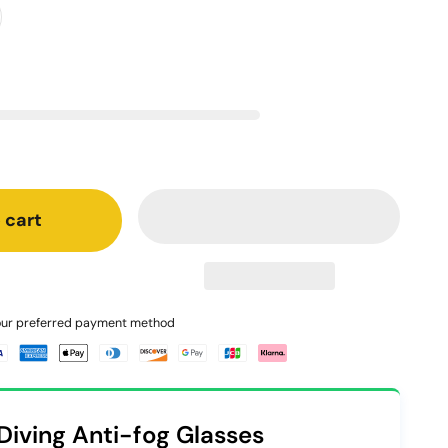
 cart
your preferred payment method
Diving Anti-fog Glasses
::::::::::
**What this task involves**
Would you print the whole listing exactly, omitting the pictures?

**Task response**
 cart
your preferred payment method
Diving Anti-fog Glasses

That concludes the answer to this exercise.